Working with my outgoing Calc BC group and I comment to one of my students that it’s a tough day for him. He’s on our swim team and they had a 6 AM practice Tuesday morning and a meet that afternoon. One of the other students – a member of our field hockey team – says that her team never ran sprints the day before a big meet. Now, it’s important to understand that our field hockey team has won’t he state championship three of the past four years. This student was a member her whole high school career. I take this opportunity and I ask her if she thinks that this strategy (don’t stress out your body the day before an important match) might be carried over to another realm. I am greeted by a quizzical look and I say ‘Maybe you should not cram the night before a big test.’ Another quizzical look. She asks if I am advocating not studying. I say that the daily diligence of regular work and studying is comparable to daily hard practice in field hockey. Then, relax a bit before an important match (or test) and maybe this is a formula for success. I don’t think that many of my students saw that as a winning strategy.

 

Conversation #2

I just observed a lovely Precalculus class taught by one of my colleagues. The class was working on a variety of word problems – coins, movie tickets, area/perimeter, etc. My colleague is a remarkably calm, zen-like fellow. He sat in a student chair the whole time (sort of invisible!) and asked one student at a time to come to the board. The rest of the class was attentive, offering help to their colleague and generally being cooperative and positive. The teacher kept asking nudging questions of the student at the board. “What do we want to find here?” “How can we relate the number of coins and the value of the coins?” etc. Being an observer in the class (and not stressing out about HOW to do the problems) I saw that my colleague was modeling for his students a lovely strategy for tackling these problems. If each student could play that conversation back in their head as they struggled with any problem, then they would see much more progress. They might still make mistakes, but they’d have a sound strategy for success.

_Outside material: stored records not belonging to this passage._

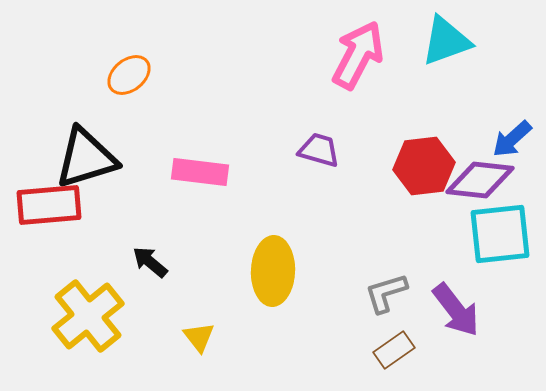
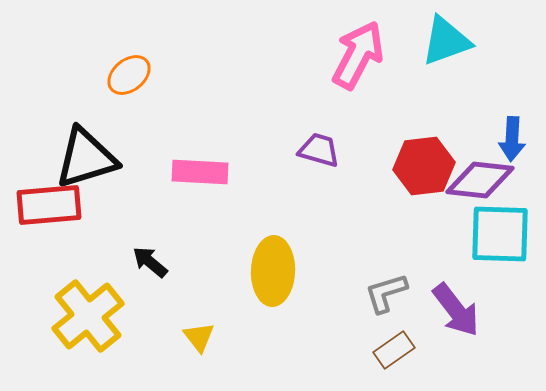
blue arrow: rotated 45 degrees counterclockwise
pink rectangle: rotated 4 degrees counterclockwise
cyan square: rotated 8 degrees clockwise
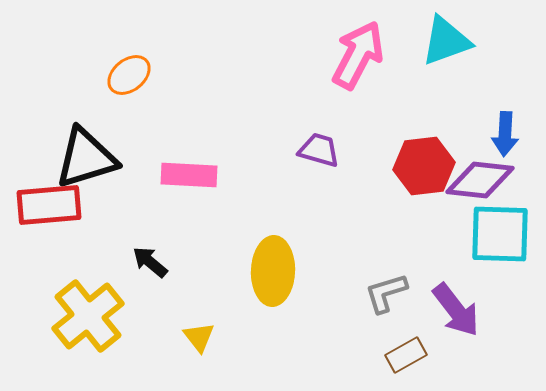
blue arrow: moved 7 px left, 5 px up
pink rectangle: moved 11 px left, 3 px down
brown rectangle: moved 12 px right, 5 px down; rotated 6 degrees clockwise
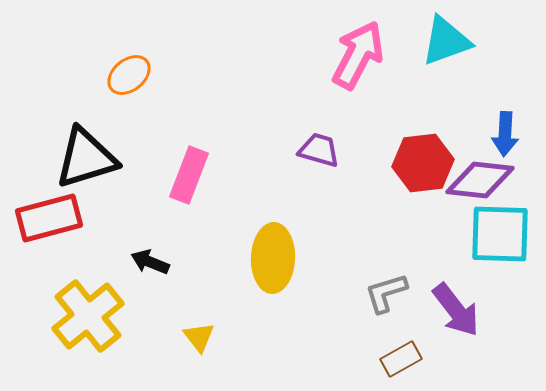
red hexagon: moved 1 px left, 3 px up
pink rectangle: rotated 72 degrees counterclockwise
red rectangle: moved 13 px down; rotated 10 degrees counterclockwise
black arrow: rotated 18 degrees counterclockwise
yellow ellipse: moved 13 px up
brown rectangle: moved 5 px left, 4 px down
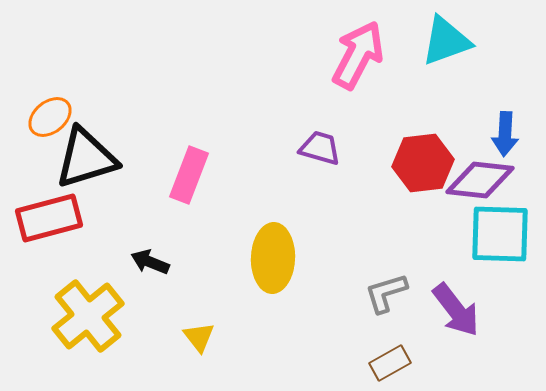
orange ellipse: moved 79 px left, 42 px down
purple trapezoid: moved 1 px right, 2 px up
brown rectangle: moved 11 px left, 4 px down
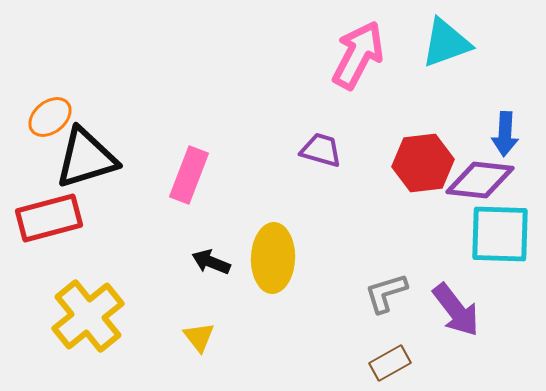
cyan triangle: moved 2 px down
purple trapezoid: moved 1 px right, 2 px down
black arrow: moved 61 px right
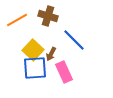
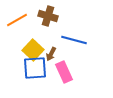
blue line: rotated 30 degrees counterclockwise
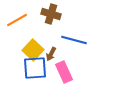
brown cross: moved 3 px right, 2 px up
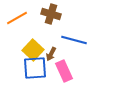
orange line: moved 2 px up
pink rectangle: moved 1 px up
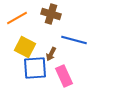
yellow square: moved 8 px left, 3 px up; rotated 15 degrees counterclockwise
pink rectangle: moved 5 px down
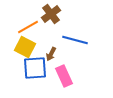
brown cross: rotated 36 degrees clockwise
orange line: moved 11 px right, 9 px down
blue line: moved 1 px right
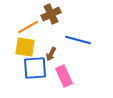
brown cross: rotated 12 degrees clockwise
blue line: moved 3 px right
yellow square: rotated 20 degrees counterclockwise
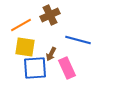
brown cross: moved 1 px left, 1 px down
orange line: moved 7 px left, 2 px up
pink rectangle: moved 3 px right, 8 px up
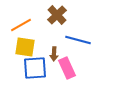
brown cross: moved 7 px right; rotated 18 degrees counterclockwise
brown arrow: moved 3 px right; rotated 24 degrees counterclockwise
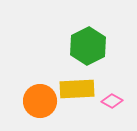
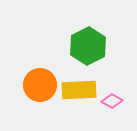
yellow rectangle: moved 2 px right, 1 px down
orange circle: moved 16 px up
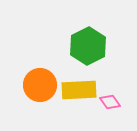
pink diamond: moved 2 px left, 1 px down; rotated 25 degrees clockwise
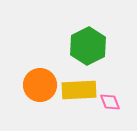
pink diamond: rotated 15 degrees clockwise
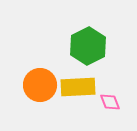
yellow rectangle: moved 1 px left, 3 px up
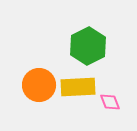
orange circle: moved 1 px left
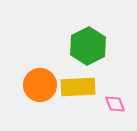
orange circle: moved 1 px right
pink diamond: moved 5 px right, 2 px down
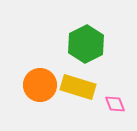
green hexagon: moved 2 px left, 2 px up
yellow rectangle: rotated 20 degrees clockwise
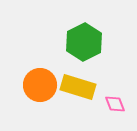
green hexagon: moved 2 px left, 2 px up
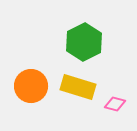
orange circle: moved 9 px left, 1 px down
pink diamond: rotated 55 degrees counterclockwise
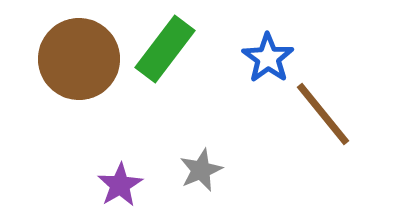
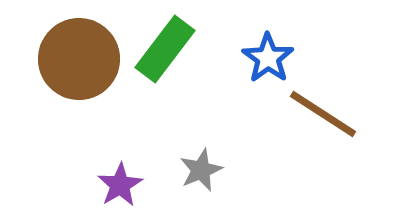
brown line: rotated 18 degrees counterclockwise
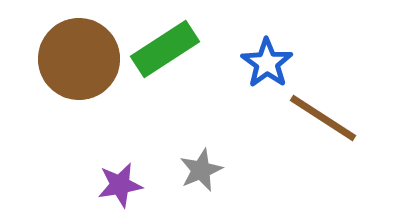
green rectangle: rotated 20 degrees clockwise
blue star: moved 1 px left, 5 px down
brown line: moved 4 px down
purple star: rotated 21 degrees clockwise
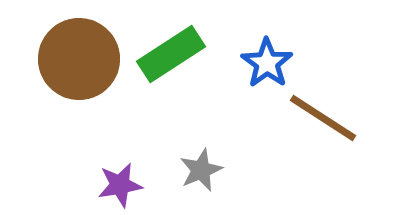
green rectangle: moved 6 px right, 5 px down
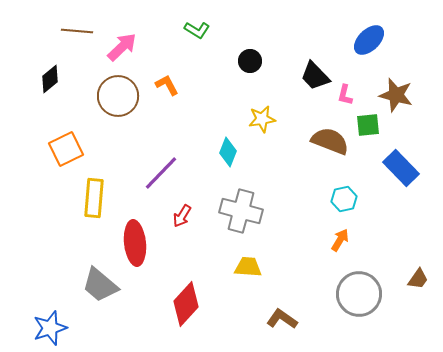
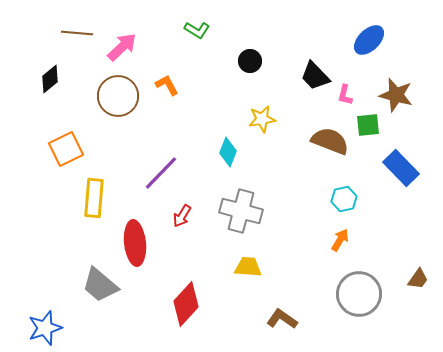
brown line: moved 2 px down
blue star: moved 5 px left
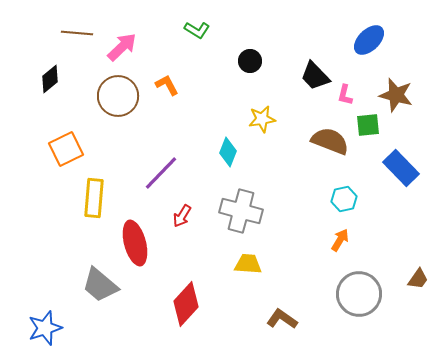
red ellipse: rotated 9 degrees counterclockwise
yellow trapezoid: moved 3 px up
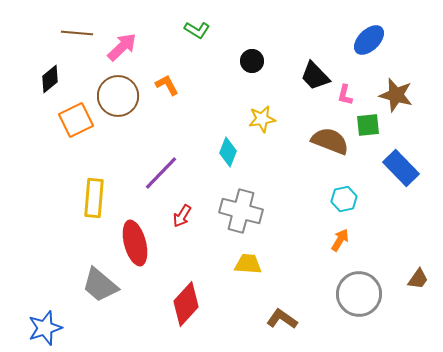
black circle: moved 2 px right
orange square: moved 10 px right, 29 px up
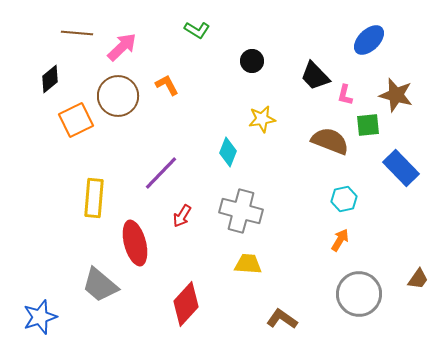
blue star: moved 5 px left, 11 px up
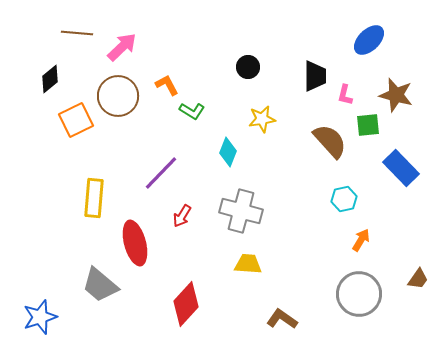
green L-shape: moved 5 px left, 81 px down
black circle: moved 4 px left, 6 px down
black trapezoid: rotated 136 degrees counterclockwise
brown semicircle: rotated 27 degrees clockwise
orange arrow: moved 21 px right
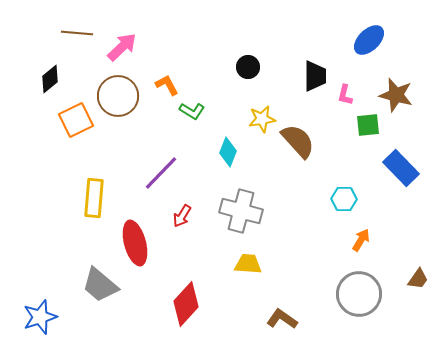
brown semicircle: moved 32 px left
cyan hexagon: rotated 15 degrees clockwise
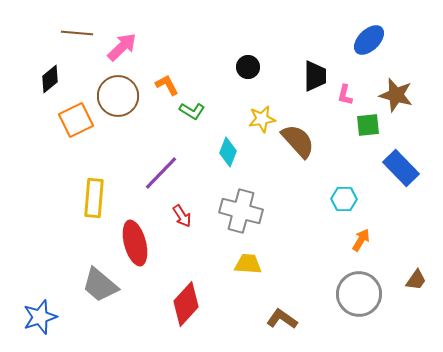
red arrow: rotated 65 degrees counterclockwise
brown trapezoid: moved 2 px left, 1 px down
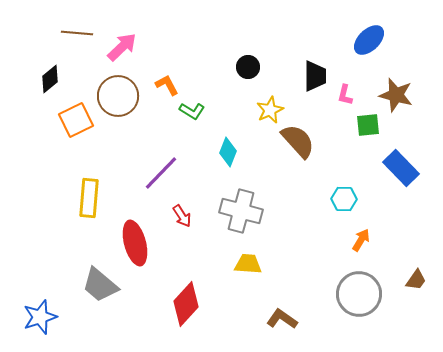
yellow star: moved 8 px right, 9 px up; rotated 16 degrees counterclockwise
yellow rectangle: moved 5 px left
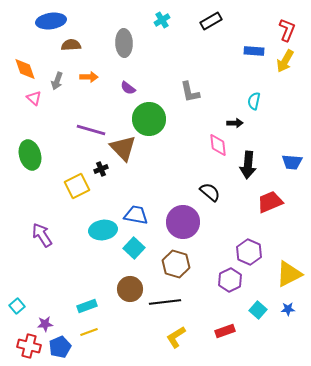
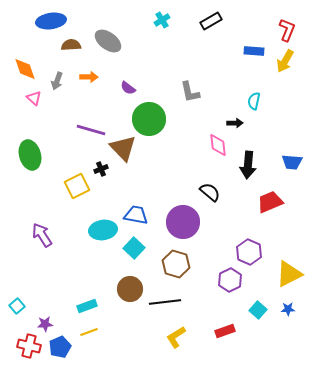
gray ellipse at (124, 43): moved 16 px left, 2 px up; rotated 52 degrees counterclockwise
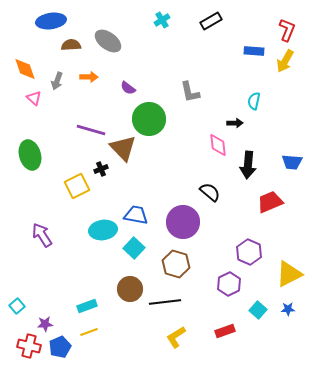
purple hexagon at (230, 280): moved 1 px left, 4 px down
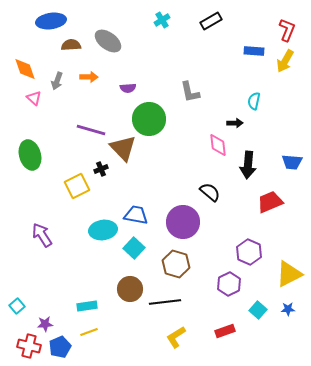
purple semicircle at (128, 88): rotated 42 degrees counterclockwise
cyan rectangle at (87, 306): rotated 12 degrees clockwise
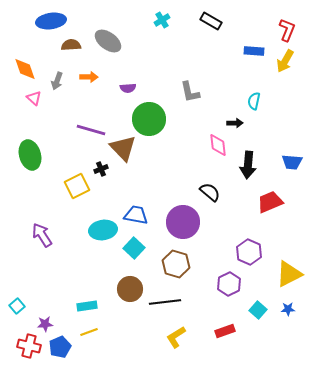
black rectangle at (211, 21): rotated 60 degrees clockwise
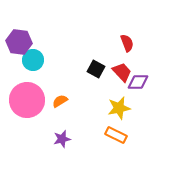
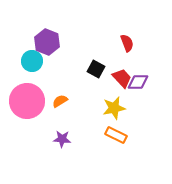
purple hexagon: moved 28 px right; rotated 15 degrees clockwise
cyan circle: moved 1 px left, 1 px down
red trapezoid: moved 6 px down
pink circle: moved 1 px down
yellow star: moved 5 px left
purple star: rotated 18 degrees clockwise
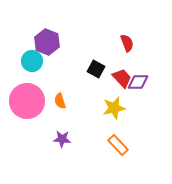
orange semicircle: rotated 77 degrees counterclockwise
orange rectangle: moved 2 px right, 10 px down; rotated 20 degrees clockwise
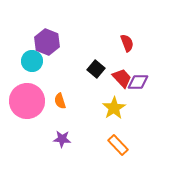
black square: rotated 12 degrees clockwise
yellow star: rotated 20 degrees counterclockwise
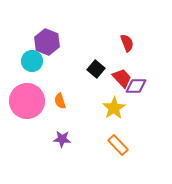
purple diamond: moved 2 px left, 4 px down
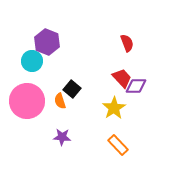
black square: moved 24 px left, 20 px down
purple star: moved 2 px up
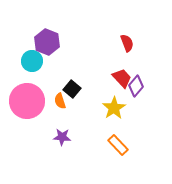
purple diamond: rotated 50 degrees counterclockwise
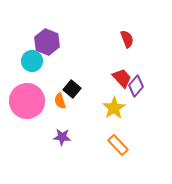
red semicircle: moved 4 px up
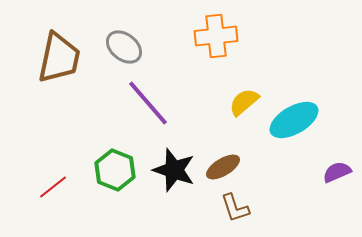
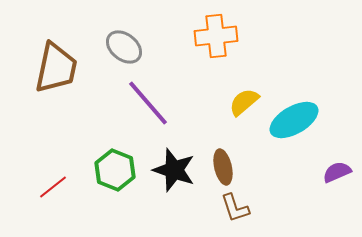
brown trapezoid: moved 3 px left, 10 px down
brown ellipse: rotated 72 degrees counterclockwise
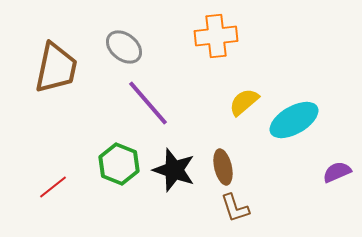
green hexagon: moved 4 px right, 6 px up
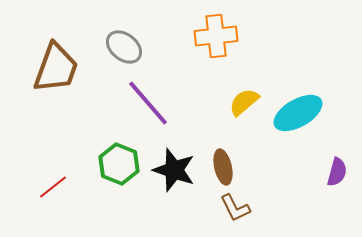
brown trapezoid: rotated 8 degrees clockwise
cyan ellipse: moved 4 px right, 7 px up
purple semicircle: rotated 128 degrees clockwise
brown L-shape: rotated 8 degrees counterclockwise
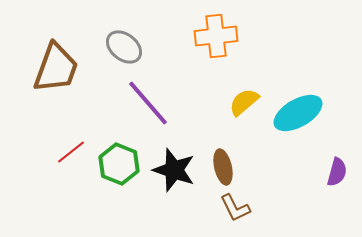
red line: moved 18 px right, 35 px up
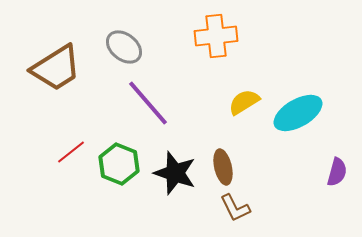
brown trapezoid: rotated 38 degrees clockwise
yellow semicircle: rotated 8 degrees clockwise
black star: moved 1 px right, 3 px down
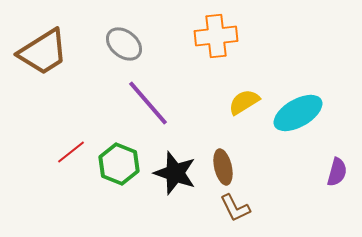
gray ellipse: moved 3 px up
brown trapezoid: moved 13 px left, 16 px up
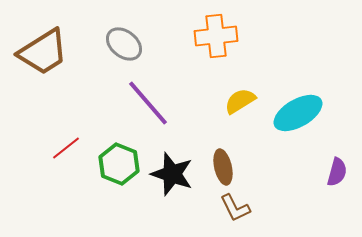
yellow semicircle: moved 4 px left, 1 px up
red line: moved 5 px left, 4 px up
black star: moved 3 px left, 1 px down
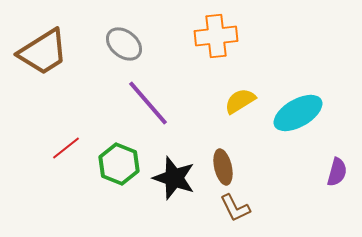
black star: moved 2 px right, 4 px down
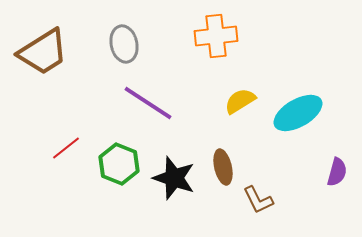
gray ellipse: rotated 39 degrees clockwise
purple line: rotated 16 degrees counterclockwise
brown L-shape: moved 23 px right, 8 px up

What troubled me – and I spoke with the teacher about it the next morning – is the fact that I KNOW that some of them will not ask themselves those questions. They won’t take his advice for attacking these problems to heart. I am not saying that all of our students need to mimc our behavior. What I am saying is that students who struggle, ought to feel that it is a lifeline that is being offered here. When I asked him about this the next morning, I told him that I was impressed by his careful teaching and modeling. His response was something along the lines of ‘I am a big believer in teaching. I just think it works better when learning happens.’ I really don’t think he was being mean or cynical. 

 

Quote

This morning, I awoke to another terrific blog post by @JustinAion over at his blog Relearning to Teach. If you are not familiar with his work, you should change that and visit him. Pay attention to his tweets as well. Life will be better. He closed out his post today with a powerful quote – “Even with everything I’ve seen, done and learned, even with all of the conversations I’ve had with other teachers, I still only feel as though I’m “teaching” when I’m answering student questions or going over examples.

I wish I could scrub that feeling.”

 

I think that I’ll walk away from my computer now and let these conversations and this quote marinate a bit. I know I have some questions, but I am not sure that I can ask them accurately enough yet.